With pictures removed, output every record below exactly as written.

*** Opening of Source material ***

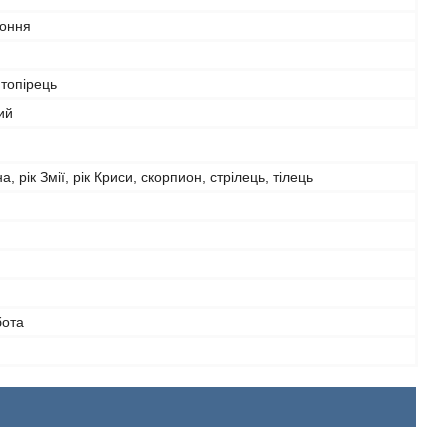
оння
топірець
ий
а, рік Змії, рік Криси, скорпион, стрілець, тілець
бота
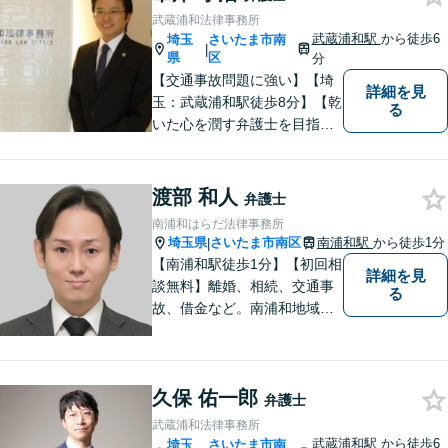
武蔵浦和法律事務所
武蔵浦和駅
から徒歩6
埼玉
さいたま市南
|
県
区
分
【交通事故問題に強い】【埼
詳細を見
玉：武蔵浦和駅徒歩8分】【乾
る
いた心を潤す弁護士を目指し
ています】大手損保会社案件
の経験が多く、交通事故被害
者の方にとって相手の出方が
渡部 和人
弁護士
わかる弁護士です。
南浦和はらだ法律事務所
埼玉県
さいたま市南区
南浦和駅
から徒歩1分
|
【南浦和駅徒歩1分】【初回相
詳細を見
談無料】離婚、相続、交通事
る
故、借金など。南浦和地域の
方々に密着して問題解決させ
て頂いています。ご依頼者さ
まにとって何が一番最適なの
久保 佑一郎
かを常に考えて弁護に取り組
弁護士
んでまいります。
武蔵浦和法律事務所
武蔵浦和駅
から徒歩6
埼玉
さいたま市南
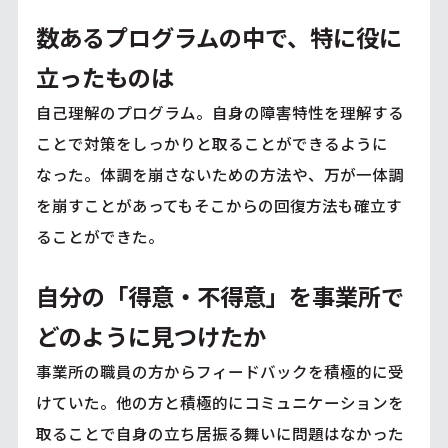
数あるプログラムの中で、特に役に
立ったものは
自己理解のプログラム。自身の障害特性を理解する
ことで対策をしっかりと取ることができるように
なった。体調を崩さないための方法や、万が一体調
を崩すことがあってもそこからの回復方法も確立す
ることができた。
自分の「得意・不得意」を事業所で
どのように見つけたか
事業所の職員の方からフィードバックを積極的に受
けていた。他の方と積極的にコミュニケーションを
取ることで自身の立ち居振る舞いに問題はなかった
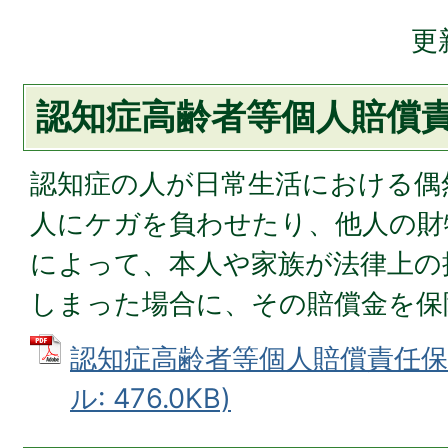
更
認知症高齢者等個人賠償
認知症の人が日常生活における偶
人にケガを負わせたり、他人の財
によって、本人や家族が法律上の
しまった場合に、その賠償金を保
認知症高齢者等個人賠償責任保険
ル: 476.0KB)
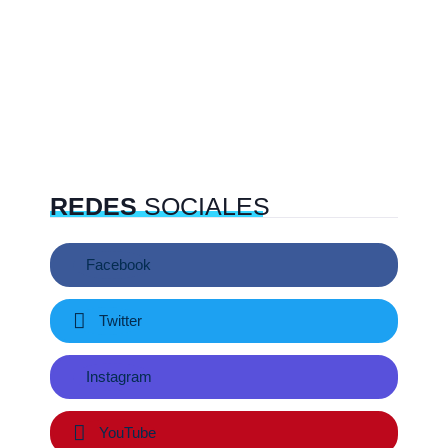
REDES
SOCIALES
Facebook
Twitter
Instagram
YouTube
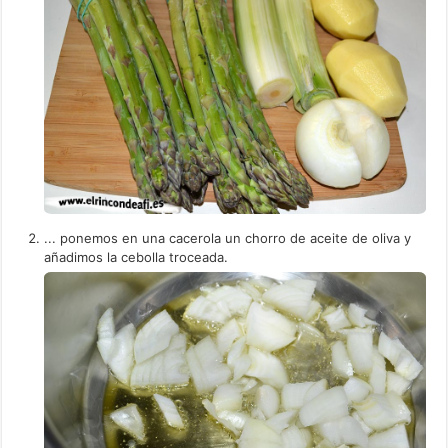
... ponemos en una cacerola un chorro de aceite de oliva y
añadimos la cebolla troceada.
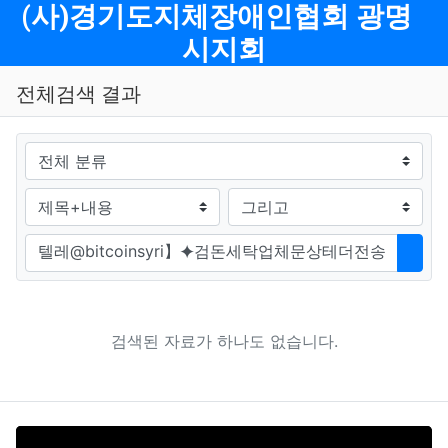
메뉴
(사)경기도지체장애인협회 광명
시지회
전체검색 결과
그룹
검색조건
검색방법
검색어
검색
검색된 자료가 하나도 없습니다.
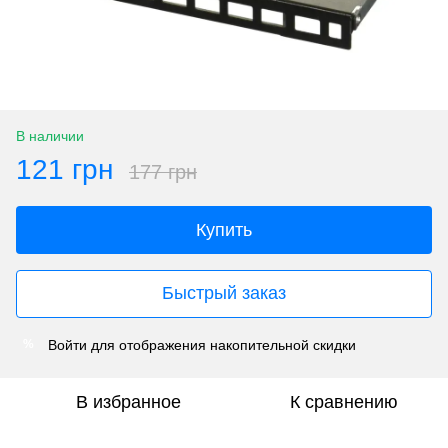
В наличии
121 грн
177 грн
Купить
Быстрый заказ
Войти
для отображения накопительной скидки
%
В избранное
К сравнению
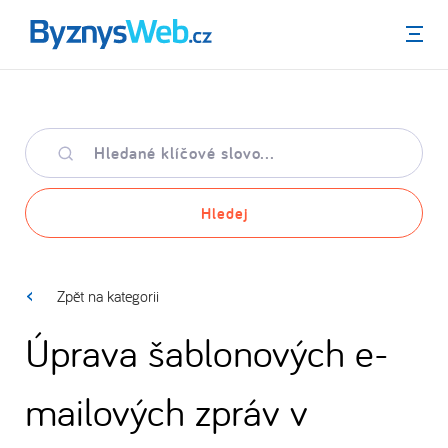
Menu
Hledané
klíčové
slovo
Hledej
Zpět na kategorii
Úprava šablonových e-
mailových zpráv v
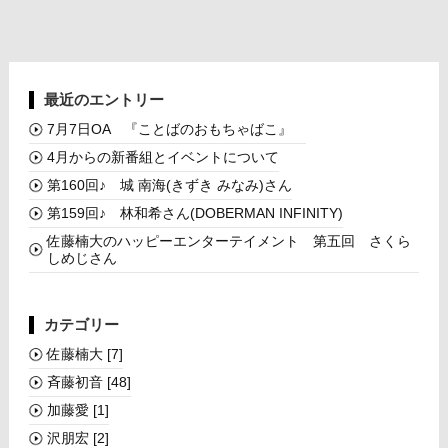
最近のエントリー
7月7日OA 『ことばのおもちゃばこ』
4月からの新番組とイベントについて
第160回♪ 城 南海(きずき みなみ)さん
第159回♪ 林和希さん(DOBERMAN INFINITY)
佐藤楠大のハッピーエンターテイメント 第五回 さくら
しめじさん
カテゴリー
佐藤楠大
[7]
斉藤初音
[48]
加藤愛
[1]
沢朋宏
[2]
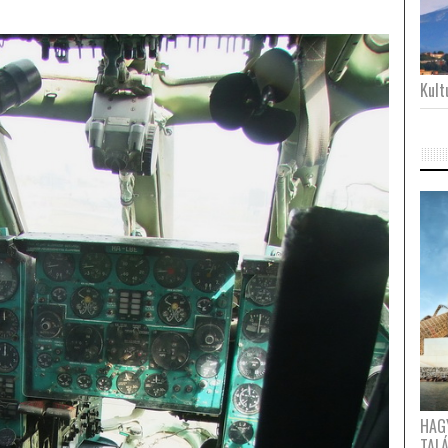
Kultu
HAG
TAL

*** Close of Source material ***

Response to the task -
оння
топірець
ий
а, рік Змії, рік Криси, скорпион, стрілець, тілець
бота
武蔵浦和法律事務所
武蔵浦和駅
から徒歩6
埼玉
さいたま市南
|
県
区
分
【交通事故問題に強い】【埼
詳細を見
玉：武蔵浦和駅徒歩8分】【乾
る
いた心を潤す弁護士を目指し
ています】大手損保会社案件
の経験が多く、交通事故被害
者の方にとって相手の出方が
渡部 和人
弁護士
わかる弁護士です。
南浦和はらだ法律事務所
埼玉県
さいたま市南区
南浦和駅
から徒歩1分
|
【南浦和駅徒歩1分】【初回相
詳細を見
談無料】離婚、相続、交通事
る
故、借金など。南浦和地域の
方々に密着して問題解決させ
て頂いています。ご依頼者さ
まにとって何が一番最適なの
久保 佑一郎
かを常に考えて弁護に取り組
弁護士
んでまいります。
武蔵浦和法律事務所
武蔵浦和駅
から徒歩6
埼玉
さいたま市南
数あるプログラムの中で、特に役に
立ったものは
自己理解のプログラム。自身の障害特性を理解する
ことで対策をしっかりと取ることができるように
なった。体調を崩さないための方法や、万が一体調
を崩すことがあってもそこからの回復方法も確立す
ることができた。
自分の「得意・不得意」を事業所で
どのように見つけたか
事業所の職員の方からフィードバックを積極的に受
けていた。他の方と積極的にコミュニケーションを
取ることで自身の立ち居振る舞いに問題はなかった
更
認知症高齢者等個人賠償
認知症の人が日常生活における偶
人にケガを負わせたり、他人の財
によって、本人や家族が法律上の
しまった場合に、その賠償金を保
認知症高齢者等個人賠償責任保険
ル: 476.0KB)
REDES
SOCIALES
Facebook
Twitter
Instagram
YouTube
... ponemos en una cacerola un chorro de aceite de oliva y
añadimos la cebolla troceada.
메뉴
(사)경기도지체장애인협회 광명
시지회
전체검색 결과
그룹
검색조건
검색방법
검색어
검색
검색된 자료가 하나도 없습니다.
В наличии
121 грн
177 грн
Купить
Быстрый заказ
Войти
для отображения накопительной скидки
%
В избранное
К сравнению
Menu
Hledané
klíčové
slovo
Hledej
Zpět na kategorii
Úprava šablonových e-
mailových zpráv v
最近のエントリー
7月7日OA 『ことばのおもちゃばこ』
4月からの新番組とイベントについて
第160回♪ 城 南海(きずき みなみ)さん
第159回♪ 林和希さん(DOBERMAN INFINITY)
佐藤楠大のハッピーエンターテイメント 第五回 さくら
しめじさん
カテゴリー
佐藤楠大
[7]
斉藤初音
[48]
加藤愛
[1]
沢朋宏
[2]
Kultu
HAG
TAL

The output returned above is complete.